Daily Rehearsal: New York cast of 'Chinglish' has one surprise

September 1, 2011

1. For a deeper look into the Fringe festival than what we've given you so far, go to the Reader, which highlights some of our picks, as well as some new options, like Rie Shontel's Mama Juggs and MelnColly Theatre Company's Nearly Naked. Am I sensing a theme here? 

2. The New York cast of Chinglish will look basically the same as what you saw here in Chicago, sans one of the lead characters Daniel, who was played by James Waterston, but will now be taken over by Gary Wilmes. Chris Jones writes, "The replacement of Waterson (sic) was expected. More surprising is the decision to go with a well-respected actor (who appeared in the Elevator Repair Service production of Gatz and has several Chicago credits) rather than a ticket-selling star." I get the last part, but I totally missed the memo on Waterson being dropped as "expected." Anyone out there in the know want to fill me in? Wilmes has also been seen in the tour August: Osage County made of Austraila.

3. Profiles Theatre is pushing back A Behanding in Spokane again, due to Darrell W. Cox's emergency surgery for a detached retina. The play will now run from October 16 to December 4. Because this interferes with Assisted Living by Deirdre O'Connor, they'll be moving to the Second Stage. Best of luck Darrell. 
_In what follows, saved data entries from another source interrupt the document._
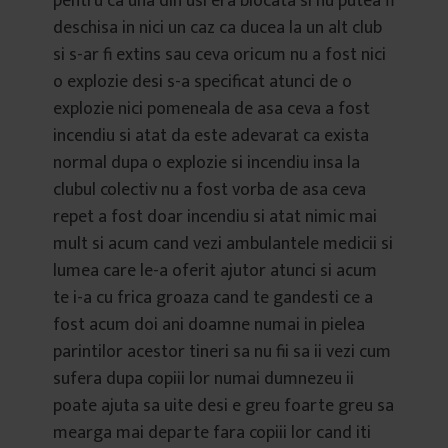
pentru ca una din usi era blocata si nu putea fi
deschisa in nici un caz ca ducea la un alt club
si s-ar fi extins sau ceva oricum nu a fost nici
o explozie desi s-a specificat atunci de o
explozie nici pomeneala de asa ceva a fost
incendiu si atat da este adevarat ca exista
normal dupa o explozie si incendiu insa la
clubul colectiv nu a fost vorba de asa ceva
repet a fost doar incendiu si atat nimic mai
mult si acum cand vezi ambulantele medicii si
lumea care le-a oferit ajutor atunci si acum
te i-a cu frica groaza cand te gandesti ce a
fost acum doi ani doamne numai in pielea
parintilor acestor tineri sa nu fii sa ii vezi cum
sufera dupa copiii lor numai dumnezeu ii
poate ajuta sa uite desi e greu foarte greu sa
mearga mai departe fara copiii lor cand iti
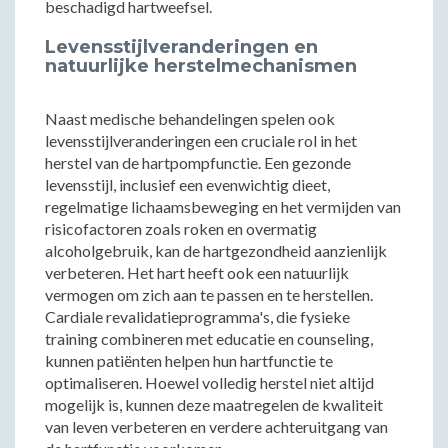
beschadigd hartweefsel.
Levensstijlveranderingen en
natuurlijke herstelmechanismen
Naast medische behandelingen spelen ook
levensstijlveranderingen een cruciale rol in het
herstel van de hartpompfunctie. Een gezonde
levensstijl, inclusief een evenwichtig dieet,
regelmatige lichaamsbeweging en het vermijden van
risicofactoren zoals roken en overmatig
alcoholgebruik, kan de hartgezondheid aanzienlijk
verbeteren. Het hart heeft ook een natuurlijk
vermogen om zich aan te passen en te herstellen.
Cardiale revalidatieprogramma's, die fysieke
training combineren met educatie en counseling,
kunnen patiënten helpen hun hartfunctie te
optimaliseren. Hoewel volledig herstel niet altijd
mogelijk is, kunnen deze maatregelen de kwaliteit
van leven verbeteren en verdere achteruitgang van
4. Opening tonight in previews is a play about yuppies who are worried about kids and having them and life changes. Yup, it's The Kid Thing by the Chicago Dramatists. This set of yuppies has a bit of a twist; they're two lesbian couples at a dinner party. 

5. Hershey Felder (yes, real name) is coming to Chicago again with Maestro: The Art of Leonard Bernstein, his first-person account of Leonard Bernstein's life, complete with music.  Director Joel Zwick takes it on at the Royal George. The show begins previews November 1 and plays through December. When it played in Los Angeles, Variety said, "Deftly and amusingly, Felder explores the roots of Bernstein's themes in the great composers of the past, as well as the Jewish folk tunes, which forged a bond between a willful son and stubborn Old World father."